Cultural understanding, skilled marketing, and scientific research on agricultural practices have helped commercial farmers successfully grow and distribute crops traditional to Massachusetts’s immigrant populations. The history of the collaborative team behind this successful project began with a phone call from a Spanish-speaking farmer to the University of Massachusetts Extension office. Because he speaks Spanish, the call found its way to Frank Mangan.

The farmer telephoned UMass Extension looking for a soil test and information on soil fertility; he was having trouble growing ají dulce, a pepper common in Puerto Rican cooking. Mangan, Extension Associate Professor, says he was curious. “We can grow other peppers — I wondered why this one would have trouble.” Mangan visited the farm, and the trouble, it turned out, was that the farmer was direct seeding.  Peppers have to be started early in Massachusetts because the growing season is much shorter than in tropical climates.

Ají dulce wasn’t the only new plant Mangan encountered that day. His subsequent work to develop the agricultural practices and infrastructure to produce, market, and distribute foods from immigrant communities was a result of his visit to the farm that day. Mangan, his assistants, and students began with research on agricultural practices for production of these tropical vegetables and herbs.

The support the UMass team offers now extends truly from farm to table. The process begins with the research on markets that determines which crops to grow and in what quantities, and agricultural research determines practices for successful production. The collaborative provides established and new farmers with this marketing and agricultural information, and the Nutrition Education Team creates and distributes informational materials on nutrition and recipes. “Each of these components is important,” says Mangan.

The collaborative’s work has grown from technical assistance to marketing and distribution support. “It all really took off when Maria Moreira joined the team,” says Mangan. Agricultural marketing specialist Moreira is herself an immigrant farmer, originally from Portugal’s Azores islands. With the team’s help, farmers in Massachusetts have added over 10 new crops that are popular among Latinos, Brazilians and Asians, and sales have reached over $2,000,000.
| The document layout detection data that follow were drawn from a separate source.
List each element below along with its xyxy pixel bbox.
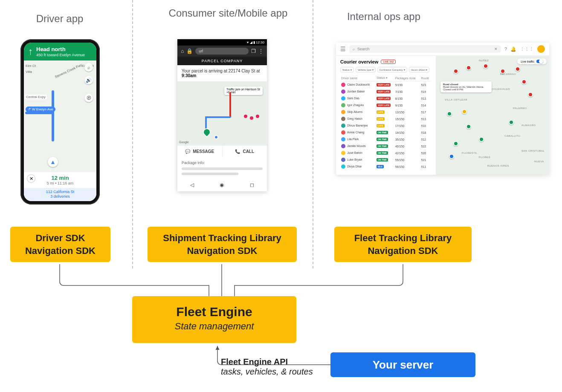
map-label-creek: Stevens Creek Fwy	[54, 63, 83, 79]
driver-map: Elm Ct Villa Stevens Creek Fwy Easy St C…	[24, 61, 96, 172]
message-button: 💬MESSAGE	[177, 146, 223, 157]
arrival-message: Your parcel is arriving at 22174 Clay St…	[177, 65, 267, 81]
consumer-map: Traffic jam on Harrison St +6 min Google	[177, 81, 267, 145]
marker	[466, 65, 471, 70]
menu-icon: ☰	[340, 46, 346, 52]
table-row: José BalvinON TIME42/150520	[340, 150, 432, 156]
eta-detail: 5 mi • 11:16 am	[24, 181, 96, 185]
apps-icon: ⋮⋮⋮	[520, 46, 534, 52]
api-label-line1: Fleet Engine API	[221, 357, 313, 367]
help-icon: ?	[504, 46, 507, 52]
search-icon: ⌕	[353, 47, 355, 51]
table-row: Lila ParkON TIME35/150512	[340, 136, 432, 143]
android-nav: ◁ ◉ ◻	[177, 179, 267, 191]
search-placeholder: Search	[357, 47, 370, 51]
table-row: Divya DharIDLE56/150511	[340, 163, 432, 170]
driver-screen: ↑ Head north 450 ft toward Evelyn Avenue…	[24, 43, 96, 201]
table-row: Greg HatchLATE15/150513	[340, 115, 432, 122]
divider-1	[132, 0, 133, 268]
stop-dot	[244, 115, 247, 118]
table-row: Annie ChangON TIME19/150518	[340, 129, 432, 136]
ops-left-panel: Courier overview LIVE 342 Status ▾Vehicl…	[336, 56, 436, 175]
placeholder-bar	[182, 167, 263, 170]
lock-icon: 🔒	[186, 48, 193, 54]
traffic-segment	[229, 92, 231, 118]
filter-chip: Hours driven ▾	[409, 67, 430, 72]
marker	[447, 111, 452, 116]
table-row: Sam DasVERY LATE8/150513	[340, 95, 432, 102]
call-button: 📞CALL	[223, 146, 267, 157]
sdk-consumer-line1: Shipment Tracking Library	[156, 232, 288, 245]
sdk-consumer-line2: Navigation SDK	[156, 245, 288, 257]
server-box: Your server	[330, 352, 475, 377]
marker	[449, 154, 454, 159]
map-label-central: Central Expy	[25, 95, 47, 99]
filter-chip: Vehicle type ▾	[356, 67, 376, 72]
map-label: VILLA ORTUZAR	[445, 98, 467, 101]
map-label: NUEVA	[534, 160, 544, 163]
arrival-msg-time: 9:30am	[182, 73, 196, 78]
sdk-box-ops: Fleet Tracking Library Navigation SDK	[334, 227, 472, 262]
url-field: url	[195, 48, 249, 55]
marker	[521, 79, 527, 84]
route-segment	[52, 90, 54, 141]
column-header: Driver name	[340, 75, 376, 81]
dest-count: 3 deliveries	[24, 194, 96, 199]
marker	[453, 69, 458, 74]
table-row: Skip AllumsLATE13/150517	[340, 109, 432, 115]
route-segment	[25, 112, 53, 114]
map-label-villa: Villa	[26, 70, 32, 74]
marker	[466, 124, 471, 129]
traffic-toggle: Live traffic	[517, 58, 547, 64]
divider-2	[313, 0, 313, 268]
recents-icon: ◻	[250, 182, 254, 188]
column-header-ops: Internal ops app	[320, 11, 448, 23]
nav-cursor-icon: ▲	[48, 157, 58, 167]
column-header: Route	[420, 75, 432, 81]
filter-chip: Status ▾	[340, 67, 354, 72]
route-segment	[205, 116, 231, 118]
map-label: PALERMO	[513, 107, 527, 110]
close-icon: ✕	[27, 175, 35, 182]
vehicle-dot	[214, 135, 218, 139]
toggle-icon	[536, 60, 543, 63]
browser-url-bar: ⌂ 🔒 url ❐ ⋮	[177, 46, 267, 57]
stop-dot	[250, 116, 253, 120]
search-field: ⌕ Search ✕	[349, 45, 501, 53]
column-header-driver: Driver app	[0, 13, 124, 25]
clear-icon: ✕	[494, 47, 498, 51]
nav-direction: Head north	[36, 46, 85, 53]
consumer-phone: ▾ ◢ ▮ 12:30 ⌂ 🔒 url ❐ ⋮ PARCEL COMPANY Y…	[177, 39, 267, 191]
eta-bar: ✕ 12 min 5 mi • 11:16 am	[24, 172, 96, 188]
ops-body: Courier overview LIVE 342 Status ▾Vehicl…	[336, 56, 549, 175]
api-label-line2: tasks, vehicles, & routes	[221, 367, 313, 377]
column-header: Packages done	[394, 75, 420, 81]
tabs-icon: ❐	[251, 48, 256, 54]
bell-icon: 🔔	[510, 46, 516, 52]
road-closure-tooltip: Road closed Road closure on Av. Valentín…	[440, 81, 492, 92]
marker	[528, 92, 533, 97]
map-label: FLORESTA	[462, 152, 477, 154]
destination-bar: 112 California St 3 deliveries	[24, 188, 96, 201]
nav-banner: ↑ Head north 450 ft toward Evelyn Avenue	[24, 43, 96, 61]
sdk-box-consumer: Shipment Tracking Library Navigation SDK	[148, 227, 297, 262]
ops-topbar: ☰ ⌕ Search ✕ ? 🔔 ⋮⋮⋮	[336, 43, 549, 56]
table-row: Claire DuckworthVERY LATE5/150523	[340, 81, 432, 89]
api-label: Fleet Engine API tasks, vehicles, & rout…	[221, 357, 313, 377]
stop-dot	[256, 115, 259, 118]
map-label: CABALLITO	[504, 135, 520, 137]
nav-text: Head north 450 ft toward Evelyn Avenue	[36, 46, 85, 57]
marker	[483, 63, 488, 69]
fleet-engine-box: Fleet Engine State management	[132, 296, 296, 343]
filter-row: Status ▾Vehicle type ▾Contractor Company…	[340, 67, 432, 72]
back-icon: ◁	[190, 182, 194, 188]
marker	[462, 109, 467, 114]
table-row: Luke BryanON TIME55/150521	[340, 156, 432, 163]
panel-title: Courier overview LIVE 342	[340, 59, 432, 64]
courier-table: Driver nameStatus ▾Packages doneRoute Cl…	[340, 75, 432, 170]
nav-distance: 450 ft	[36, 53, 46, 57]
nav-arrow-icon: ↑	[28, 46, 33, 57]
filter-chip: Contractor Company ▾	[377, 67, 407, 72]
brand-header: PARCEL COMPANY	[177, 57, 267, 65]
route-chip: ↱ W Evelyn Ave	[26, 107, 55, 112]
The UMass team has been expanding markets on several fronts. From Brazilian, Puerto Rican, and Southeast Asian crops, the team is now working with communities and foods from other regions, including Central America. These crops, nutritional information, and recipes will be available at several farmers’ markets in target communities of the Boston and Holyoke Collaboratives for Food and Fitness in 2008. The team not only works to expand the market for these specialty crops within immigrant communities, they also are reaching out to other markets.

“There’s great market potential for these crops,” says Mangan. “Immigrants are excited to see foods they haven’t seen in years, and there’s also a population that’s always interested in trying new foods.” With the agricultural and marketing assistance provided by his team, they are poised to grow these markets, support the success and growth of Massachusetts’s farmers, and put more healthy food on tables in Massachusetts and beyond.